B05Von den „Displaced Persons“ zum „Flüchtling“
Rechtlich-bürokratische Humandifferenzierung in der Nachkriegszeit
Am Ende des Zweiten Weltkriegs fanden die Alliierten in Mitteleuropa über 8 Millionen Menschen vor, die nicht in ihr Herkunftsland zurückkehren konnten oder wollten.
Diese galten zunächst als „entortet“ (displaced), später auch als „Flüchtlinge“ (refugees), „Vertriebene“ (expellees) oder „heimatlose Ausländer“. Verbunden mit diesen Kategorisierungen war die Frage nach dem woher und wohin von staatenlosen, oft vormals deportierten oder geflohenen Menschen, nach deren Agency und „Rechte auf Rechte“ (Hannah Arendt).
Wie wandelten sich die Selbst- und Fremdzuordnungen von Schutzsuchenden außerhalb ihres Herkunftsstaats in der Nachkriegszeit? Inwiefern kamen ältere, etwa rassifizierende Kategorien aus der NS- oder Kolonialzeit oder humanitaristische und religiöse Konnotationen des Flüchtlingsbegriffs zum Tragen? Diese und weitere Fragen untersucht das Projekt am Fall des Ruhrgebiets. Es zeigt, wie sich die britische Besatzungsverwaltung, die internationalen Organisationen und die Menschen im Transit mit Mehrfachzugehörigkeit auseinandersetzten und durch ihr Zusammenwirken die generische Personenkategorie „Flüchtling“ (refugee) hervorbrachten.
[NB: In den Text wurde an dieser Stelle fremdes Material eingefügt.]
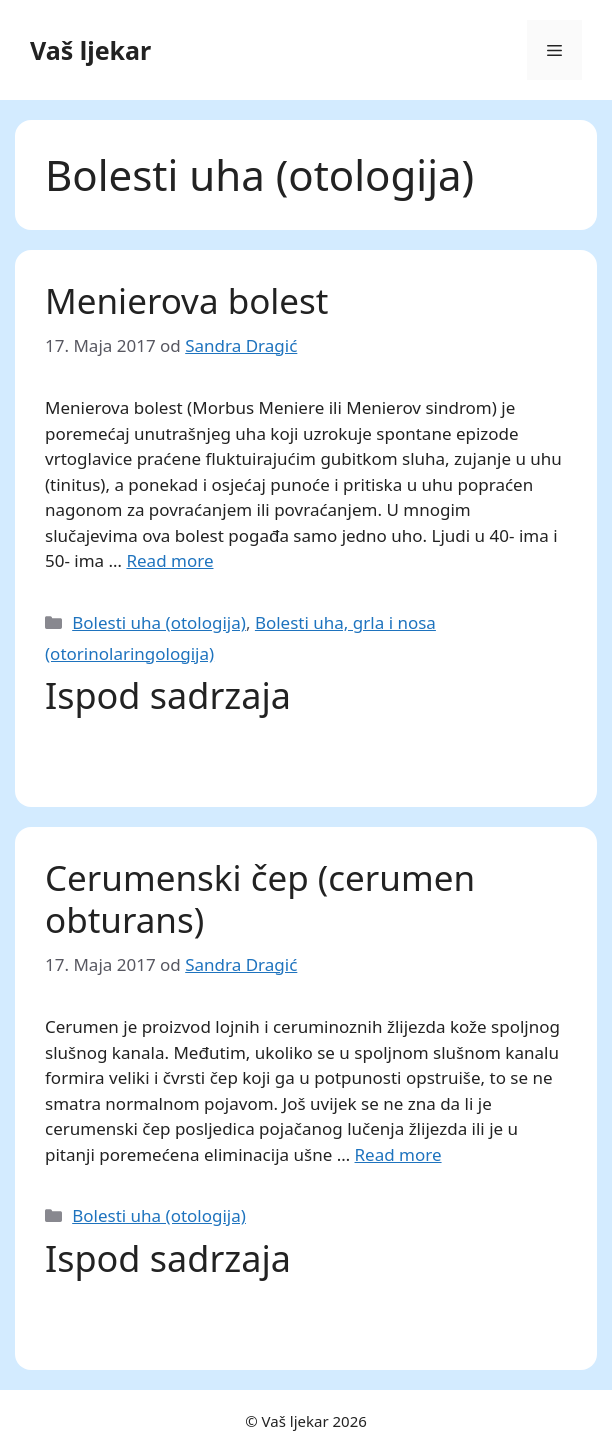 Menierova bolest (187, 300)
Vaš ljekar (90, 50)
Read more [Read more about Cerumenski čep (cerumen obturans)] (398, 1154)
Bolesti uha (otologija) (159, 622)
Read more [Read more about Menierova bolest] (169, 560)
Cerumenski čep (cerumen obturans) (260, 898)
Als durch von hoher Mobilität geprägte Region steht das Ruhrgebiet der Nachkriegszeit für einen Verdichtungsraum sich überlagernder Selbst- und Fremdzuordnungen. Infolge der Weltkriege und der neuen Grenzziehungen im 20. Jahrhundert wurde räumliche Mehrfachzugehörigkeit zu einem grundlegenden Problem für unzählige Menschen. Die daraus resultierenden Konflikte um Selbst- und Fremdzuordnungen hatten erhebliche Wirkungen - so auf die Etablierung unseres heutigen Flüchtlingsbegriffs und die politischen Selbstverständnisse von Schutzsuchenden.